What to work on:
Starting at the line that contains "Mask: small bowel.", write out every line through the end of the records exactly as it stands, and leave out all pictures.
Start of Supplied information
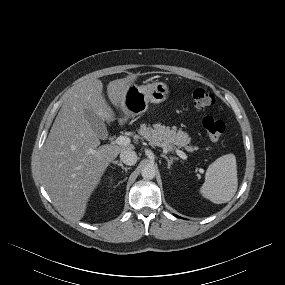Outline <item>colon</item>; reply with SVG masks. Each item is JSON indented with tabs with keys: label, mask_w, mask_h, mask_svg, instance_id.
<instances>
[{
	"label": "colon",
	"mask_w": 285,
	"mask_h": 285,
	"mask_svg": "<svg viewBox=\"0 0 285 285\" xmlns=\"http://www.w3.org/2000/svg\"><path fill=\"white\" fill-rule=\"evenodd\" d=\"M192 103L196 110L201 111L214 105L215 98L210 92L197 88L192 93ZM202 124L209 140L212 143L218 142L225 131L224 122L208 115L203 118Z\"/></svg>",
	"instance_id": "1"
}]
</instances>
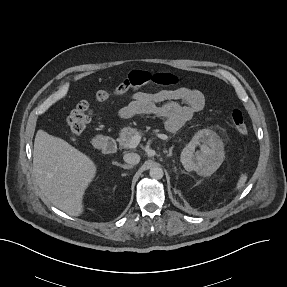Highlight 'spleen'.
Masks as SVG:
<instances>
[{
	"label": "spleen",
	"mask_w": 287,
	"mask_h": 287,
	"mask_svg": "<svg viewBox=\"0 0 287 287\" xmlns=\"http://www.w3.org/2000/svg\"><path fill=\"white\" fill-rule=\"evenodd\" d=\"M247 181V174L246 173H242L238 179L237 185H236V189L240 190L244 187L245 183Z\"/></svg>",
	"instance_id": "obj_1"
}]
</instances>
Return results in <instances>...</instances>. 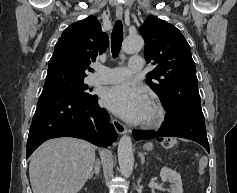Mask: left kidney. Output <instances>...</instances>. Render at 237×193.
Returning a JSON list of instances; mask_svg holds the SVG:
<instances>
[{
	"instance_id": "1",
	"label": "left kidney",
	"mask_w": 237,
	"mask_h": 193,
	"mask_svg": "<svg viewBox=\"0 0 237 193\" xmlns=\"http://www.w3.org/2000/svg\"><path fill=\"white\" fill-rule=\"evenodd\" d=\"M160 177L163 182L168 181L172 183L170 193H183L181 176L176 171L163 167Z\"/></svg>"
}]
</instances>
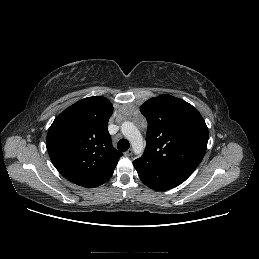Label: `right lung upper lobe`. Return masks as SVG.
Listing matches in <instances>:
<instances>
[{"instance_id": "right-lung-upper-lobe-1", "label": "right lung upper lobe", "mask_w": 259, "mask_h": 259, "mask_svg": "<svg viewBox=\"0 0 259 259\" xmlns=\"http://www.w3.org/2000/svg\"><path fill=\"white\" fill-rule=\"evenodd\" d=\"M110 101L87 97L65 109L49 128L46 147L56 169L69 181L95 188L109 180L122 156L111 143Z\"/></svg>"}]
</instances>
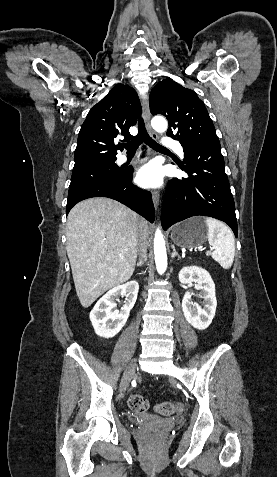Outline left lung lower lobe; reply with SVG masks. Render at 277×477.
Masks as SVG:
<instances>
[{
    "instance_id": "1",
    "label": "left lung lower lobe",
    "mask_w": 277,
    "mask_h": 477,
    "mask_svg": "<svg viewBox=\"0 0 277 477\" xmlns=\"http://www.w3.org/2000/svg\"><path fill=\"white\" fill-rule=\"evenodd\" d=\"M183 150V170L190 178L169 182L161 215L164 230L186 218L203 215L224 221L237 237L235 205L220 145L189 146Z\"/></svg>"
}]
</instances>
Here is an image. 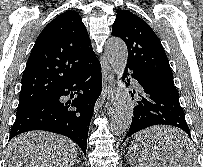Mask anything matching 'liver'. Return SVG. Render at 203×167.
I'll return each mask as SVG.
<instances>
[{"label":"liver","mask_w":203,"mask_h":167,"mask_svg":"<svg viewBox=\"0 0 203 167\" xmlns=\"http://www.w3.org/2000/svg\"><path fill=\"white\" fill-rule=\"evenodd\" d=\"M186 137L176 128L156 126L140 132L134 142L155 153L163 165L179 167L189 160V147L185 151L178 146L185 143ZM76 159L73 141L45 131H30L13 138L5 157L6 167H74Z\"/></svg>","instance_id":"obj_1"}]
</instances>
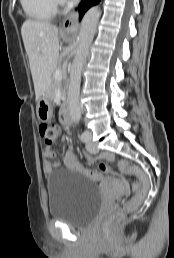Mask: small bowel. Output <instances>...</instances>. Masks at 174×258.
<instances>
[{"label": "small bowel", "mask_w": 174, "mask_h": 258, "mask_svg": "<svg viewBox=\"0 0 174 258\" xmlns=\"http://www.w3.org/2000/svg\"><path fill=\"white\" fill-rule=\"evenodd\" d=\"M43 156H44V170L46 173L50 174L54 171V169L58 168L60 166L59 161L54 160L57 158L56 154L50 147H45L43 150ZM106 158L113 159V156L111 154H106ZM85 160L89 163H92L94 161V156L90 154L85 155ZM64 165L69 170H76V171H85L87 175L91 176L93 179H100L101 175L98 174L97 171H87L85 170L77 161L74 153L71 150H68L66 154L63 157ZM98 167H103V169H106L108 166L107 162H98ZM124 183H127V180H124ZM127 190H129L128 187H126Z\"/></svg>", "instance_id": "1"}]
</instances>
End of Supplied information
Answer to this problem:
Mask: small bowel. Output <instances>...</instances>. Masks at 174×258.
<instances>
[{"label": "small bowel", "mask_w": 174, "mask_h": 258, "mask_svg": "<svg viewBox=\"0 0 174 258\" xmlns=\"http://www.w3.org/2000/svg\"><path fill=\"white\" fill-rule=\"evenodd\" d=\"M43 156H44V170L46 173L50 174L54 171V169L58 168L60 166L59 161L54 160L57 158L56 154L50 147H45L43 150ZM106 158L113 159V156L111 154H106ZM85 160L89 163H92L94 161V156L90 154L85 155ZM64 165L69 170H76V171H85L87 175L91 176L93 179H100L101 175L98 174L97 171H87L85 170L77 161L74 153L71 150H68L66 154L63 157ZM98 167H103V169H106L108 166L107 162H98ZM124 183H127V180H124ZM127 190H129L128 187H126Z\"/></svg>", "instance_id": "1"}]
</instances>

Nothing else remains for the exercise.